ABOUT THIS TASK: Copy every line from the records below that holds the word "činností".
[[ PROVIDED ENTRIES, beginning ]]
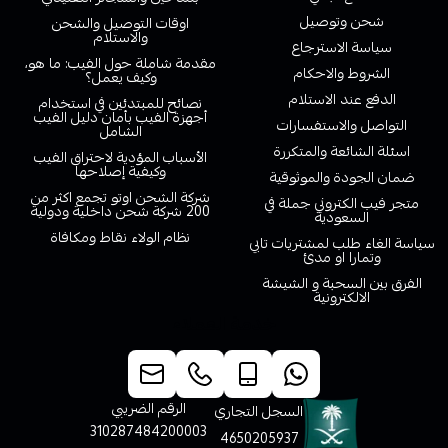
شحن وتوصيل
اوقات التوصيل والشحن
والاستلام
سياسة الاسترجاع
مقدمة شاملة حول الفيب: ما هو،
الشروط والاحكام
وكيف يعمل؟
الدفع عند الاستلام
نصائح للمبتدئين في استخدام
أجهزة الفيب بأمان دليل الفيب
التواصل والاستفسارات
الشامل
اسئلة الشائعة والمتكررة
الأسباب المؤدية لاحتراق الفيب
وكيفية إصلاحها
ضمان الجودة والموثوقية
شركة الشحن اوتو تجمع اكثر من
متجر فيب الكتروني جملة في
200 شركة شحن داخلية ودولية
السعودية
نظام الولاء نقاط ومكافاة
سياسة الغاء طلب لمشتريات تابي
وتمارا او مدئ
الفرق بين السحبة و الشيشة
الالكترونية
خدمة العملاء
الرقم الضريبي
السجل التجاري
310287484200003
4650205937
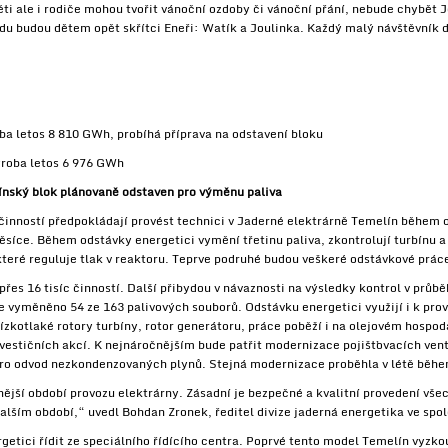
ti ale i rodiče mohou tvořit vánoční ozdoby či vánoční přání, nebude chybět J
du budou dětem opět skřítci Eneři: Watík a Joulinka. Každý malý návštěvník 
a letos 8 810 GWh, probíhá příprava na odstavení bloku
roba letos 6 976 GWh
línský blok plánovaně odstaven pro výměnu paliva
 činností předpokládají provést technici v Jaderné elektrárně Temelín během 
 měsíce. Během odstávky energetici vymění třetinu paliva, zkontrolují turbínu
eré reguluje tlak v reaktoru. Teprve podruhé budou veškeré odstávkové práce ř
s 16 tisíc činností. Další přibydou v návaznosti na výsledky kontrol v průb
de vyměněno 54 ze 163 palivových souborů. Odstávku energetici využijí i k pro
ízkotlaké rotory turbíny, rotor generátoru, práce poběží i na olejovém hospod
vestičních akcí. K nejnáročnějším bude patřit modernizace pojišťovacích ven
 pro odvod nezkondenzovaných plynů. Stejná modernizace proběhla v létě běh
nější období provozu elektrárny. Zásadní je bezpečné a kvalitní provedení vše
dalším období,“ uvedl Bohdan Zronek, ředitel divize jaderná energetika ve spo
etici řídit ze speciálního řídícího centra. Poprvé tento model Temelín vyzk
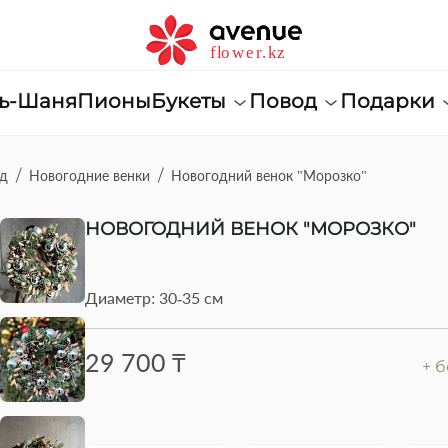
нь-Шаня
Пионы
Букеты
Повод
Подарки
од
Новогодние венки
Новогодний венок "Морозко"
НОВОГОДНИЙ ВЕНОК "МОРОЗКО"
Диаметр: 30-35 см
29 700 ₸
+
[[ PROVIDED ENTRIES, end ]]
[[ PROVIDED ENTRIES, beginning ]]
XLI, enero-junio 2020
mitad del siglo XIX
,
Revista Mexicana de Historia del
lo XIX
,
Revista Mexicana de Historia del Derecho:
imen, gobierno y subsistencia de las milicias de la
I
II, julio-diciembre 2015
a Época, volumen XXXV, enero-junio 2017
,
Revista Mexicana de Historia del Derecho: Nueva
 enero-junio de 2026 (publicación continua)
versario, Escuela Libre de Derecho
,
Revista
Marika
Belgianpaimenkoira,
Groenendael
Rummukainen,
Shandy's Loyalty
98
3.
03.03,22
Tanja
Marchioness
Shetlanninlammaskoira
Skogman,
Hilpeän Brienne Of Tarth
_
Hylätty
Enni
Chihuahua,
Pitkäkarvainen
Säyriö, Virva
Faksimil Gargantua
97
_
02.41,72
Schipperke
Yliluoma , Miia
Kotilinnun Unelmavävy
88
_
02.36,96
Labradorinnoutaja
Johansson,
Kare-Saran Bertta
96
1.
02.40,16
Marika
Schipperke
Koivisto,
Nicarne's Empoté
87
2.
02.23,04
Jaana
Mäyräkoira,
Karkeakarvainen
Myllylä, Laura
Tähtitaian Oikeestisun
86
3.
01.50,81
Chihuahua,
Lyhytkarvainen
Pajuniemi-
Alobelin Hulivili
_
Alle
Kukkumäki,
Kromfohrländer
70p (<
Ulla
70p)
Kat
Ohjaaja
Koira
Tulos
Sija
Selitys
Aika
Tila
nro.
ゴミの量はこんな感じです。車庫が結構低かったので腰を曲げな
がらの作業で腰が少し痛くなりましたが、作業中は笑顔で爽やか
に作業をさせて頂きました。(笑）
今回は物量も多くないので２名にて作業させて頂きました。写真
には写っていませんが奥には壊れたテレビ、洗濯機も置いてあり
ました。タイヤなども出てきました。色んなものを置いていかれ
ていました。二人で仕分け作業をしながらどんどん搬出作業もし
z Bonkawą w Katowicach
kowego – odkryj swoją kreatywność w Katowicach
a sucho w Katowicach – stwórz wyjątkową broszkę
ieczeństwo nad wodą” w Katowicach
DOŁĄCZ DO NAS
[[ PROVIDED ENTRIES, end ]]
WRITTEN ANSWER:
 činností předpokládají provést technici v Jaderné elektrárně Temelín během 
s 16 tisíc činností. Další přibydou v návaznosti na výsledky kontrol v průb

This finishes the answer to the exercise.